▶ [Record set]
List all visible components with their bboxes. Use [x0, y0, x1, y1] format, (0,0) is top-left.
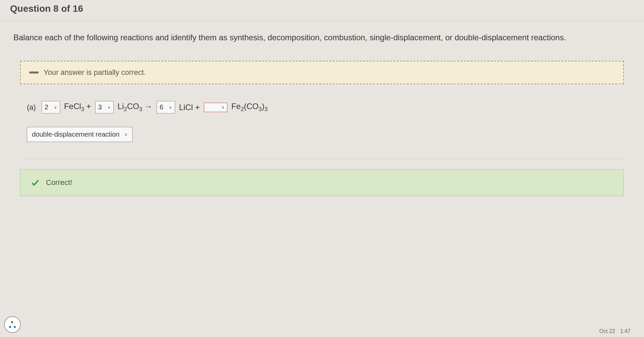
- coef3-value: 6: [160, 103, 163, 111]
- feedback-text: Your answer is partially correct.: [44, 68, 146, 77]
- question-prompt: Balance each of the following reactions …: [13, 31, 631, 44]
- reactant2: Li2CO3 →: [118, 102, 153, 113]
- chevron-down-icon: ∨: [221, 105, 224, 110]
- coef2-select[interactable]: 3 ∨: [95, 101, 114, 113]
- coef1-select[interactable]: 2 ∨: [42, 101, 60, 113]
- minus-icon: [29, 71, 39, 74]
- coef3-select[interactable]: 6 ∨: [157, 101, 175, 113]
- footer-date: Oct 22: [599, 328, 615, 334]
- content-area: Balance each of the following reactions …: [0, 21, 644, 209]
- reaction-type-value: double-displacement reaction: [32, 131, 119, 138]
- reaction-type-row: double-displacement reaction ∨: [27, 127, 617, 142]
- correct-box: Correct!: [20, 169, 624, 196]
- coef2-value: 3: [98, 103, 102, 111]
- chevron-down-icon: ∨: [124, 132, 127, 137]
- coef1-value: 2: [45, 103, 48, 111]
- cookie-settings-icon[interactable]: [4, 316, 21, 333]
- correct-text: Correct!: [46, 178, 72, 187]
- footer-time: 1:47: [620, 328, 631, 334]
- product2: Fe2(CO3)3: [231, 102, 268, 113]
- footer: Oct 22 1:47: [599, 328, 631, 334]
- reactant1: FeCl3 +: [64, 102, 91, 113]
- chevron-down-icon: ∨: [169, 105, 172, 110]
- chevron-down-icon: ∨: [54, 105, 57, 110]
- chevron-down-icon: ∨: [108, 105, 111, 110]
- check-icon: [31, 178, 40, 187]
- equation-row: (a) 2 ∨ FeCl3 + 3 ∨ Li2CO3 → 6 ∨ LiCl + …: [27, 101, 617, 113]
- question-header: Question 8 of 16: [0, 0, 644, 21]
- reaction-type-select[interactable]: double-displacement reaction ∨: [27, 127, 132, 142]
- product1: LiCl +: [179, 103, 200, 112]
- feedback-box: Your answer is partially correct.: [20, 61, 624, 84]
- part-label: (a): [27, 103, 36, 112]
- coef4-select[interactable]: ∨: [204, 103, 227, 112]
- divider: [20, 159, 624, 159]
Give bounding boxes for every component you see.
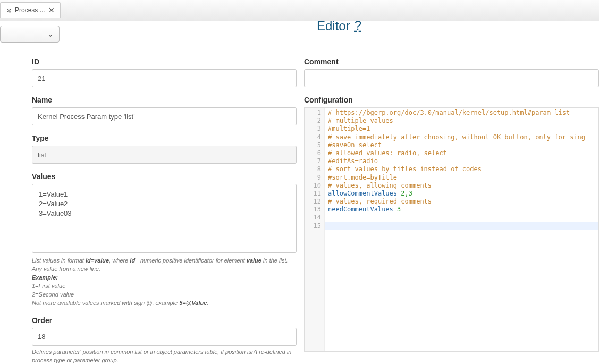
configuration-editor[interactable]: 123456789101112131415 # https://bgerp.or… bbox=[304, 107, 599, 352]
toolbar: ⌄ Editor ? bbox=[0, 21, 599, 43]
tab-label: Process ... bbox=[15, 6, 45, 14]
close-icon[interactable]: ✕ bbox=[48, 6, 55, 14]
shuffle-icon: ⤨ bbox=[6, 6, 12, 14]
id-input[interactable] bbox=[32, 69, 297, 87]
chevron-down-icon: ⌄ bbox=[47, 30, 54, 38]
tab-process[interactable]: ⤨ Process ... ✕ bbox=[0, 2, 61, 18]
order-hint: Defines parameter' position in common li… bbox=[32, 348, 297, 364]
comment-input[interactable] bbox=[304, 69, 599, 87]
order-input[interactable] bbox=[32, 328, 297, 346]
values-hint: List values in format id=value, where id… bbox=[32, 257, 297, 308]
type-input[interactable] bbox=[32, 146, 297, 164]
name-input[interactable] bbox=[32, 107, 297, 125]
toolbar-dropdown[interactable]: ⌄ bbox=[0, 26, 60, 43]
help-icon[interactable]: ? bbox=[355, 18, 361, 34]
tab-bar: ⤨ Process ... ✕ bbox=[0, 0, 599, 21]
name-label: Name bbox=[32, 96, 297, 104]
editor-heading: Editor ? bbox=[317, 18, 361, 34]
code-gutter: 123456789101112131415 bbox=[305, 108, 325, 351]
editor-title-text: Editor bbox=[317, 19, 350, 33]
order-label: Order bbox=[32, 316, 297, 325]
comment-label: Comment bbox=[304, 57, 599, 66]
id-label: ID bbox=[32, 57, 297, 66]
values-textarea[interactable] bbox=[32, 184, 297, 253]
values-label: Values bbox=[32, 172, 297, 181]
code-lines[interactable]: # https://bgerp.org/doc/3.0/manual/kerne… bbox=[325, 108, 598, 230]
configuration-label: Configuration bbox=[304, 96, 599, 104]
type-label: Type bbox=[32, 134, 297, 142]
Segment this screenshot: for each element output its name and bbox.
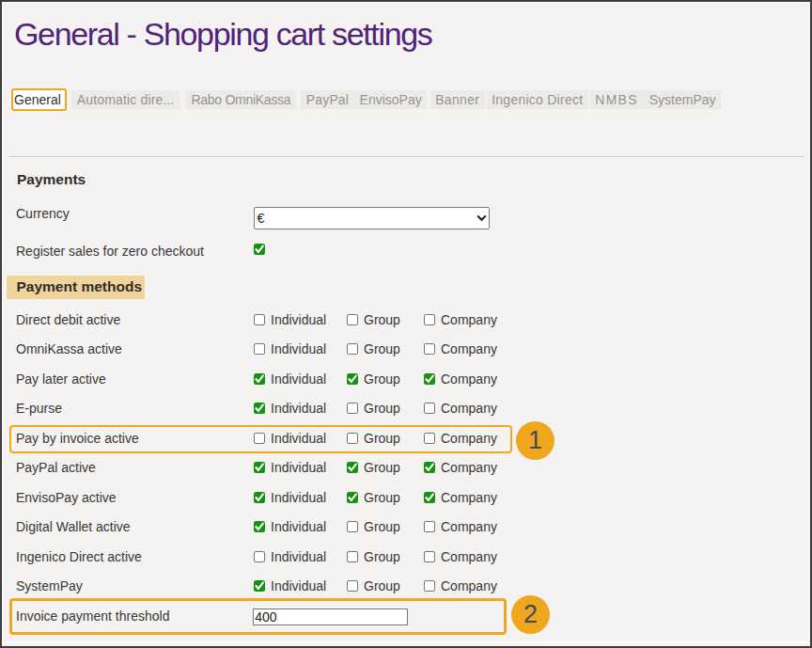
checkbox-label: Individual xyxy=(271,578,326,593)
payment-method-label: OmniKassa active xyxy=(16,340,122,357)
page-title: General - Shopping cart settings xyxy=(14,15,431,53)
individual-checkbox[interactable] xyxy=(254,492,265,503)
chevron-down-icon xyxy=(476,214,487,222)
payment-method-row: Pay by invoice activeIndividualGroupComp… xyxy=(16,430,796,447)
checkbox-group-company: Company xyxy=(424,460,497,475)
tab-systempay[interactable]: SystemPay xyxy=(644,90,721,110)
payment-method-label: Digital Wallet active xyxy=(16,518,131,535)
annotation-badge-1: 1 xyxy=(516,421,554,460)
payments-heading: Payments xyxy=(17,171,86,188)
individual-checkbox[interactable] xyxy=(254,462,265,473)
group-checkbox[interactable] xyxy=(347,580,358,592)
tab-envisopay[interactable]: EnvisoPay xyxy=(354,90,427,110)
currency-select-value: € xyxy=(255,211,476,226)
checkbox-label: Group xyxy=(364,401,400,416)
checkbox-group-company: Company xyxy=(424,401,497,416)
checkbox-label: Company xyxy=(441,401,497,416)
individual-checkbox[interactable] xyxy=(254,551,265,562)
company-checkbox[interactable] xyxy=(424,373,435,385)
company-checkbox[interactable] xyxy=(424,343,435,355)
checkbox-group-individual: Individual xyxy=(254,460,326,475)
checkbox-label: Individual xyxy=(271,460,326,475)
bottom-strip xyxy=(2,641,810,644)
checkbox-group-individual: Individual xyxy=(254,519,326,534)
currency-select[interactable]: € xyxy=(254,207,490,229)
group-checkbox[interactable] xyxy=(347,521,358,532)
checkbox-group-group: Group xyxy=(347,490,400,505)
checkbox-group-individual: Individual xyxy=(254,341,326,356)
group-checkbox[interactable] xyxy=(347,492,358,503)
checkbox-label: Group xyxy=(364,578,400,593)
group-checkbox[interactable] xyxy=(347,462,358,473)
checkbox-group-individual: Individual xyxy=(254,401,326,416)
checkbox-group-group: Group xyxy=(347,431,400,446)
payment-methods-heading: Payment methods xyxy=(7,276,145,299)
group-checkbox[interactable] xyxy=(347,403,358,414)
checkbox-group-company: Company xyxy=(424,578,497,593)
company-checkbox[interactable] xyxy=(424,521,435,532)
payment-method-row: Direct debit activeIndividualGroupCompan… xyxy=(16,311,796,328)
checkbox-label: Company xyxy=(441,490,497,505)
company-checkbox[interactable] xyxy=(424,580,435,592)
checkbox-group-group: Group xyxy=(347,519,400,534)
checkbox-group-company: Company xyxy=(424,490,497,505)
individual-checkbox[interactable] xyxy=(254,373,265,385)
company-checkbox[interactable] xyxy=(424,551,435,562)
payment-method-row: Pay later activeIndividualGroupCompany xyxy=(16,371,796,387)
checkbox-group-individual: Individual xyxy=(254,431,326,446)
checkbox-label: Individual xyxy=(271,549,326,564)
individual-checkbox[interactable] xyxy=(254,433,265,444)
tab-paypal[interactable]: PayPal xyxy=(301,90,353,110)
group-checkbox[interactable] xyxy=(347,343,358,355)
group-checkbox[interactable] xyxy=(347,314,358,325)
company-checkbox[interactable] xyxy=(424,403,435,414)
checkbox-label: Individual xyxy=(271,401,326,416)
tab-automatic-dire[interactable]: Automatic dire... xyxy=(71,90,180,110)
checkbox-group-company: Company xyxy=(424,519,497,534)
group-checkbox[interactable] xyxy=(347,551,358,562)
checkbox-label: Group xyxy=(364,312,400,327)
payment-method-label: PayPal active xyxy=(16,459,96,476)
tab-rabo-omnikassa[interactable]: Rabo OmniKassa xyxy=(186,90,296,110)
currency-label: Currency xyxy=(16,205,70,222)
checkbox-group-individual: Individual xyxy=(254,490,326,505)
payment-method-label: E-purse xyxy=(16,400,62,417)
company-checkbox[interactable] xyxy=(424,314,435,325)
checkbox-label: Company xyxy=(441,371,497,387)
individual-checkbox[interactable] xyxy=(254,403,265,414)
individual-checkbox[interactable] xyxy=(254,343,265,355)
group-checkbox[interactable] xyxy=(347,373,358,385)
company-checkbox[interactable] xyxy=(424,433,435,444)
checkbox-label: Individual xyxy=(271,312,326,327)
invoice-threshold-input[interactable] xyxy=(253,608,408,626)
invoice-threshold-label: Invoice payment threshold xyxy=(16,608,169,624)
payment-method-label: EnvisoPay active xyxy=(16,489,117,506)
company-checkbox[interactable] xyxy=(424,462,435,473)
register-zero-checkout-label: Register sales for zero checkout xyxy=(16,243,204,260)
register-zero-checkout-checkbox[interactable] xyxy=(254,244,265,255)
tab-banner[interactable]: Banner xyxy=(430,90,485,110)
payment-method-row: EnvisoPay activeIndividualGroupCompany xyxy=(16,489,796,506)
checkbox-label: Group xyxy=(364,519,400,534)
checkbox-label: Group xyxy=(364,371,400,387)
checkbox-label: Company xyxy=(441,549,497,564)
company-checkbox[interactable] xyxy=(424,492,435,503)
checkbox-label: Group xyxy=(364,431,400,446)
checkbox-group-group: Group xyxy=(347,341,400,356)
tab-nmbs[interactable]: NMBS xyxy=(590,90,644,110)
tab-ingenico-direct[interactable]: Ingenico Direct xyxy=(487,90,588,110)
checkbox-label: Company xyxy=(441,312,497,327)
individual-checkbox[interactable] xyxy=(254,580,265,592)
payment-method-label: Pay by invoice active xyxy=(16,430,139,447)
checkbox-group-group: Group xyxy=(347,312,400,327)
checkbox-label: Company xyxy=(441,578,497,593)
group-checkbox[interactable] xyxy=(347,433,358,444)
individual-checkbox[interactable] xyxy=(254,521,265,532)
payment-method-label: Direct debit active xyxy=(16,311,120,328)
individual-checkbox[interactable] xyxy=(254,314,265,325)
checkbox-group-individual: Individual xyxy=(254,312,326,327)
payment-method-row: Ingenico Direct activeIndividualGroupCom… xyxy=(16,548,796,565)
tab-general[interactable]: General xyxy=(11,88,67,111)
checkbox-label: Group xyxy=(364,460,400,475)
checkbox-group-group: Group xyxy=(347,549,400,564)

▶ [Work instructions]
Only a number is wanted here: how many lines of the material hold the word "double".

▶ [Your response]
3